Hide Quotations Hide Etymology Cite this entry

BAISE, BA(I)ZE, n. and v.1 [be:z, bes]

1. n. Confusion, bewilderment. Ags. 1833  J. Sands Poems 71:
He gae [his face] a dight, and in a baze Jumpt quick intil his Sunday's claes.
Ags. 1898  G. H. Rea The Divot Dyke, etc. 61:
'Twas Flitty [term time] — Farfar in a baise Wi' country folk in Sunday claes.
Per. 1895  R. Ford Tayside Songs 66:
Oor lasses a' are in a baize, An' like to rive their duds wi' lauchin'.

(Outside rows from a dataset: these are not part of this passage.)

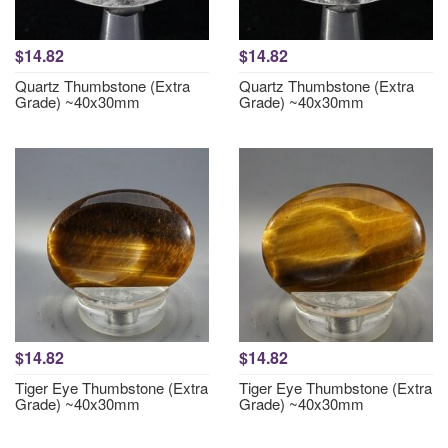
$14.82
$14.82
Quartz Thumbstone (Extra
Quartz Thumbstone (Extra
Grade) ~40x30mm
Grade) ~40x30mm
$14.82
$14.82
Tiger Eye Thumbstone (Extra
Tiger Eye Thumbstone (Extra
Grade) ~40x30mm
Grade) ~40x30mm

2. v. Gen. as pa.p. or ppl.adj.

(1) Confused, bewildered. Sc. 1706  J. Watson ed. Choice Collection i. 47:
Into his Face she glour'd and gazed, And wist not well she was so bazed, To what Hand for to turn her.
Sc. 1721  J. Kelly Proverbs 373:
You look like a baz'd Waker seeking Wash.
w.Dmf. 1920  J. L. Waugh Heroes in Homespun iv.:
Weelum an' Rab gaed oot, steckin' the bothy door behind them wi' a bang, an' dazed an' baised, I sat me doon on my kist.

(2) Concerned, afraid. Dmf. 1825  Jam.2:
Wer't no for that I should na be sae baist.

[O.Sc. bais (from 1420) for abais, to dismay (see D.O.S.T.). O.Fr. ebaiss-, esbaiss-, ppl.stem of esbahir. N.E.D. gives baze, baise, to stupefy (earliest quot. 1603).]

You may wish to vary the format shown below depending on the citation style used.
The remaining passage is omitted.